Let $\hat \theta_{n} = \sum \frac{X_{i}}{n}$ be the MLE of $\theta$. Consider the large sample test which rejects when $2\sqrt{n}(\hat \theta_{n} - 0.5) > z_{1-\alpha}$, where $z_{1-\alpha}$ is the 1 - $\alpha$ quantile of the standard normal distribution.

(i) An approximate p-value can be computed as the area under the normal curve to the right of $2\sqrt{n}(\hat \theta_{n} - 0.5)$. We can define the p-value $\hat p_{n}$ by $1 - \Phi[2\sqrt{n}(\hat \theta_{n} - 0.5)]$. Where $\Phi$ denotes that standard normal distribution. If $H_{0}$ is true, what is the limiting distribution of $\hat p_{n}$?

Here is what I believe I know if $H_{0}$ is true:

$2\sqrt{n}(\hat \theta_{n} - 0.5)$ $\xrightarrow{d}$ N(0,1) (MLE asymptotic normality)

$\therefore$ $\hat p_{n}$ $\xrightarrow{d}$ U[0,1]

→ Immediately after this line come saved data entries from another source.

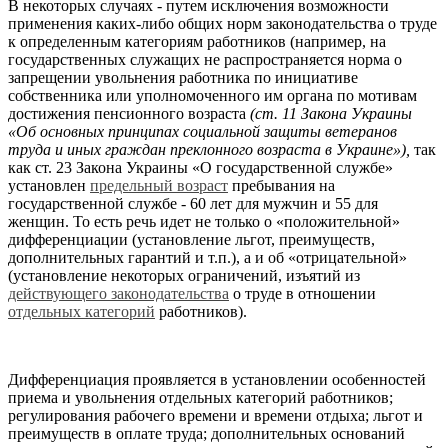
В некоторых случаях - путем исключения возможности
применения каких-либо общих норм законодательства о труде
к определенным категориям работников (например, на
государственных служащих не распространяется норма о
запрещении увольнения работника по инициативе
собственника или уполномоченного им органа по мотивам
достижения пенсионного возраста
(ст. 11 Закона Украины
«Об основных принципах социальной защиты ветеранов
труда и иных граждан преклонного возраста в Украине»),
так
как ст. 23 Закона Украины «О государственной службе»
установлен
предельный возраст
пребывания на
государственной службе - 60 лет для мужчин и 55 для
женщин. То есть речь идет не только о «положительной»
дифференциации (установление льгот, преимуществ,
дополнительных гарантий и т.п.), а и об «отрицательной»
(установление некоторых ограничений, изъятий из
действующего законодательства
о труде в отношении
отдельных категорий
работников).
Дифференциация проявляется в установлении особенностей
приема и увольнения отдельных категорий работников;
регулирования рабочего времени и времени отдыха; льгот и
преимуществ в оплате труда; дополнительных оснований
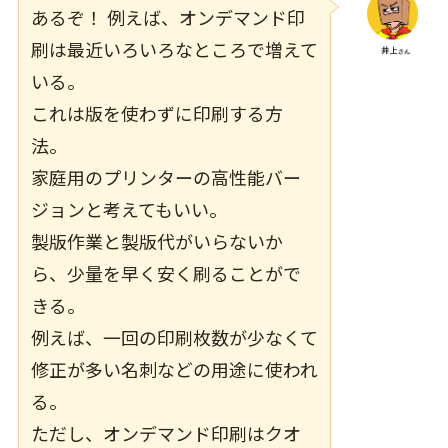
あるぞ！ 例えば、オンデマンド印
刷は最近いろいろなところで増えて
いる。
これは版を使わずに印刷する方
法。
家庭用のプリンターの高性能バー
ジョンと考えてもいい。
製版作業と製版代がいらないか
ら、少量を早く安く刷ることがで
きる。
例えば、一回の印刷枚数が少なくて
修正が多い名刺などの用途に使われ
る。
ただし、オンデマンド印刷はクオ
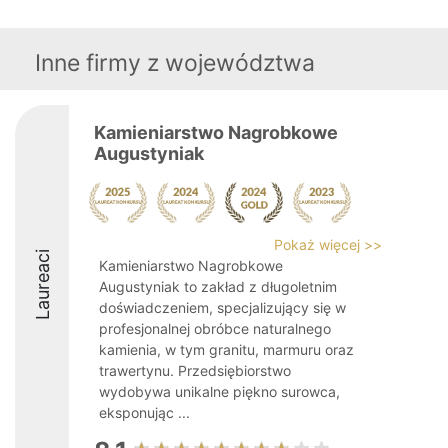
Inne firmy z województwa
Kamieniarstwo Nagrobkowe
Augustyniak
Pokaż więcej >>
Laureaci
Kamieniarstwo Nagrobkowe
Augustyniak to zakład z długoletnim
doświadczeniem, specjalizujący się w
profesjonalnej obróbce naturalnego
kamienia, w tym granitu, marmuru oraz
trawertynu. Przedsiębiorstwo
wydobywa unikalne piękno surowca,
eksponując ...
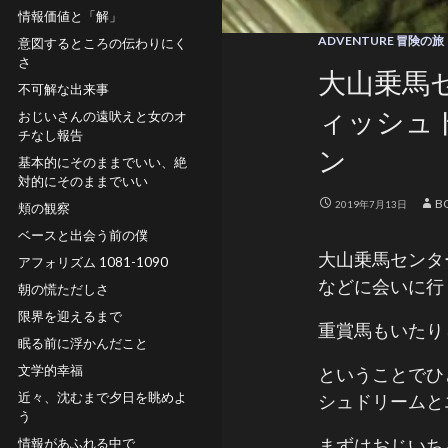
情報価値と「解」
ADVENTURE 冒険の旅
意図するところの伝わりにく
さ
大山乗馬
不可解な出来事
ィッシュ
おじいさんの遠吠えと女のオ
チなし報告
ン
基本的にそのままでいい、絶
対的にそのままでいい
B
2019年7月13日
頬の観察
ベースと出会う前の僕
大山乗馬センタ
アフォリズム 1081-1090
などに会いに行
朝の慌ただしさ
限界を迎えるまで
重賞馬もいたり
眠る前に浮かんだこと
文学的幸福
ということでひ
近々、沈むまで夕日を眺めよ
シュドリームと
う
まずはおじいち
情報があふれる中で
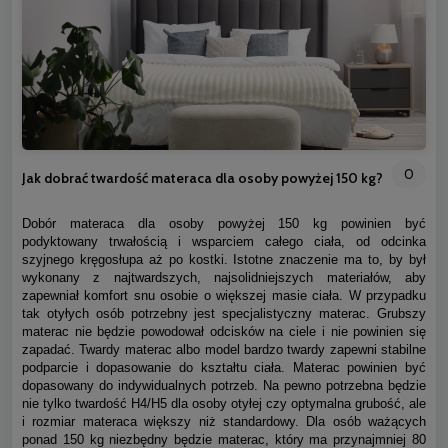
0
Jak dobrać twardość materaca dla osoby powyżej 150 kg?
Dobór materaca dla osoby powyżej 150 kg powinien być
podyktowany trwałością i wsparciem całego ciała, od odcinka
szyjnego kręgosłupa aż po kostki. Istotne znaczenie ma to, by był
wykonany z najtwardszych, najsolidniejszych materiałów, aby
zapewniał komfort snu osobie o większej masie ciała. W przypadku
tak otyłych osób potrzebny jest specjalistyczny materac. Grubszy
materac nie będzie powodował odcisków na ciele i nie powinien się
zapadać. Twardy materac albo model bardzo twardy zapewni stabilne
podparcie i dopasowanie do kształtu ciała. Materac powinien być
dopasowany do indywidualnych potrzeb. Na pewno potrzebna będzie
nie tylko twardość H4/H5 dla osoby otyłej czy optymalna grubość, ale
i rozmiar materaca większy niż standardowy. Dla osób ważących
ponad 150 kg niezbędny będzie materac, który ma przynajmniej 80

If $H_{a}$ is true, here is what I have gotten (Where $\theta_{1}$ is the $H_{a}$ parameter and $\theta_{0}$ is the $H_{0}$ parameter):

$2\sqrt{n}(\hat \theta_{n} - (0.5 + \theta_{1} - \theta_{0})$ $\xrightarrow{d}$ N(0,1)

$\therefore$ $2\sqrt{n}(\hat \theta_{n} - 0.5)$ $\xrightarrow{d}$ N($2\sqrt{n}(\theta_{1} - \theta_{0}),1)$

If Z = $2\sqrt{n}(\hat \theta_{n} - (0.5 + \theta_{1} - \theta_{0}))$, then:

P(Z $\geq z_{1-\alpha} - 2 \sqrt{n}(\theta_{1} - \theta_{0})$)

If $n \rightarrow \infty$, then the probability tends to one.

I don't believe this is right. The $\hat p_{n}$ should be skewed towards $0$ because p values are likelier to be significant, but I am not sure where I am wrong. Help would be appreciated.